We found that both NRG1-ICD (53kDa) and full-length ErbB4 (180kDa) protein levels were elevated in PFC cytoplasmic fractions of schizophrenic patients relative to the other subject groups. These findings appear consistent with previous reports showing isoform-specific increases in PFC NRG1 and ErbB4 mRNA levels in schizophrenia (Hashimoto et al. 2004
;Law et al. 2007
;Silberberg et al. 2006
).

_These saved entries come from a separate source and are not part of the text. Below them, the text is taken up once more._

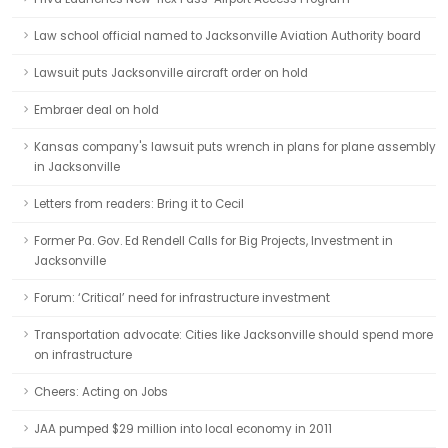
Law school official named to Jacksonville Aviation Authority board
Lawsuit puts Jacksonville aircraft order on hold
Embraer deal on hold
Kansas company's lawsuit puts wrench in plans for plane assembly
in Jacksonville
Letters from readers: Bring it to Cecil
Former Pa. Gov. Ed Rendell Calls for Big Projects, Investment in
Jacksonville
Forum: ‘Critical’ need for infrastructure investment
Transportation advocate: Cities like Jacksonville should spend more
on infrastructure
Cheers: Acting on Jobs
JAA pumped $29 million into local economy in 2011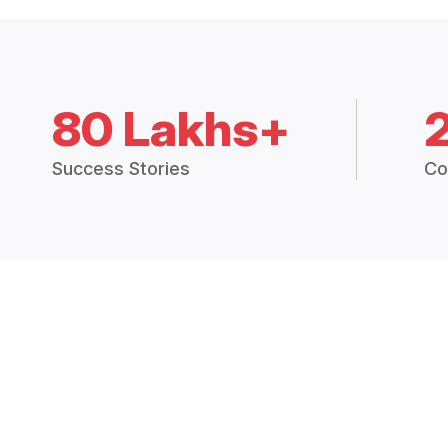
80 Lakhs+
Success Stories
Co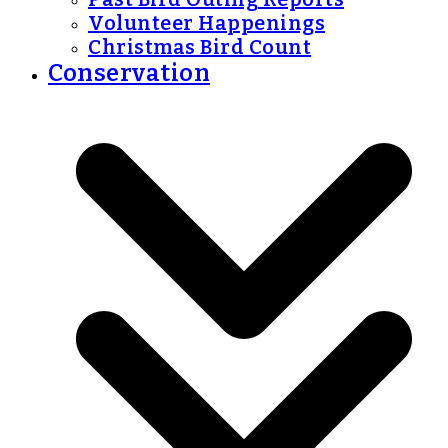
Volunteer Happenings
Christmas Bird Count
Conservation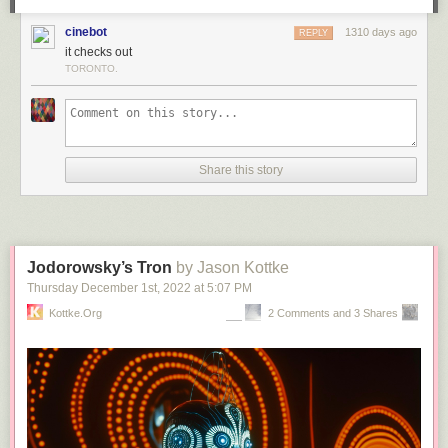
cinebot
1310 days ago
REPLY
it checks out
TORONTO.
Share this story
Jodorowsky’s Tron
by Jason Kottke
Thursday December 1
st
, 2022
at
5:07 PM
Kottke.org
2 Comments and 3 Shares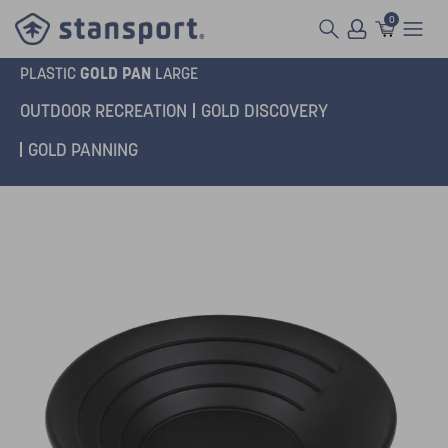
0
GOLD PAN
PLASTIC
LARGE
OUTDOOR RECREATION
GOLD DISCOVERY
GOLD PANNING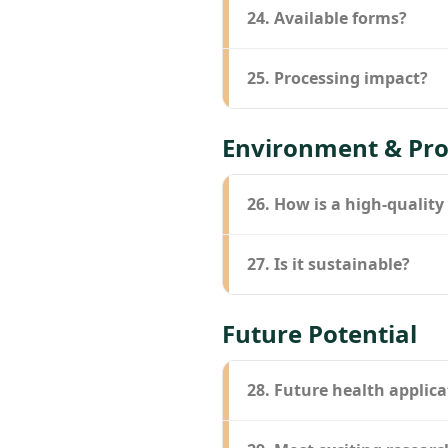
24. Available forms?
25. Processing impact?
Environment & Pro
26. How is a high-quality
27. Is it sustainable?
Future Potential
28. Future health applica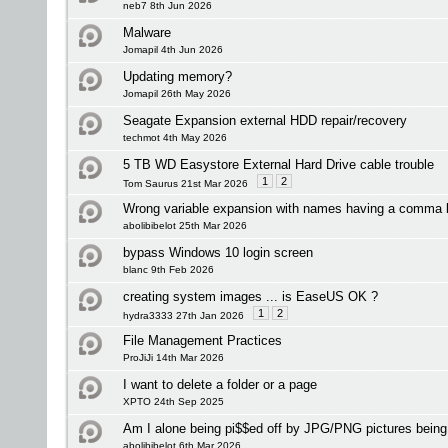
neb7 8th Jun 2026
Malware
Jomapil 4th Jun 2026
Updating memory?
Jomapil 26th May 2026
Seagate Expansion external HDD repair/recovery
techmot 4th May 2026
5 TB WD Easystore External Hard Drive cable trouble
1
2
Tom Saurus 21st Mar 2026
Wrong variable expansion with names having a comma 
abolibibelot 25th Mar 2026
bypass Windows 10 login screen
blanc 9th Feb 2026
creating system images ... is EaseUS OK ?
1
2
hydra3333 27th Jan 2026
File Management Practices
ProJiJi 14th Mar 2026
I want to delete a folder or a page
XPTO 24th Sep 2025
Am I alone being pi$$ed off by JPG/PNG pictures bei
abolibibelot 6th Mar 2026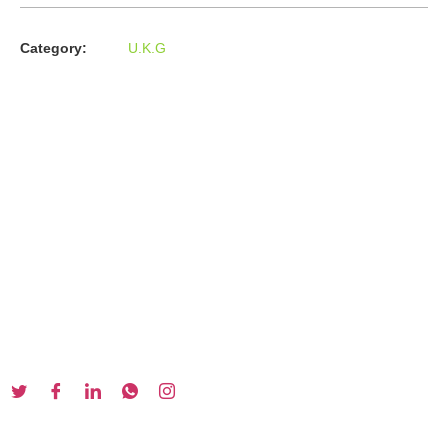
Category:
U.K.G
About us
In the year 2008 Mr. Anshul Jain, son of Mr. Arun Kumar Jain,
joined his father and started to help him take the
organisation to next level, with the publication of Computer
Books for different eminent universities of India like MCRPU,
Bhopal.
Follow us :
Our Series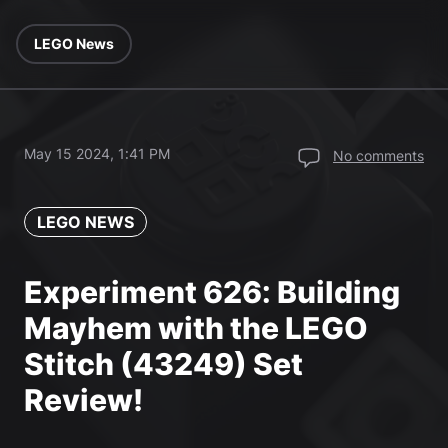
LEGO News
May 15 2024, 1:41 PM
No comments
LEGO NEWS
Experiment 626: Building
Mayhem with the LEGO
Stitch (43249) Set
Review!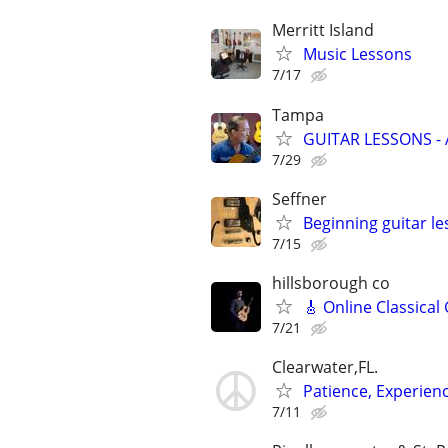
Merritt Island
Music Lessons
7/17
Tampa
GUITAR LESSONS -
7/29
Seffner
Beginning guitar l
7/15
hillsborough co
🎸 Online Classical
7/21
Clearwater,FL.
Patience, Experien
7/11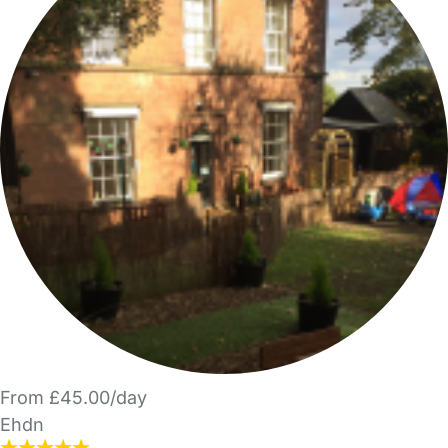
From £45.00/day
Ehdn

Furthermore, none of the analyzed PFC NRG1 and ErbB4 immunoreactive fragments were altered in major depressed or bipolar subjects, suggesting the schizophrenia-associated PFC increases in NRG1-ICD and full-length ErbB4 protein levels were specific to schizophrenia. Hence, our results suggest the mechanism of NRG1 gene dysregulation in schizophrenia may be distinct from that in bipolar disorder since the NRG1 gene has been implicated in bipolar illness as well (Green et al. 2005
). We also found a significant positive correlation between NRG1-ICD and full-length ErbB4 levels exclusively in schizophrenic patients, but not in normal subjects. This preliminary observation may suggest that this NRG1 and ErbB4 relationship is unusually constrained in schizophrenic patients due to the disease process.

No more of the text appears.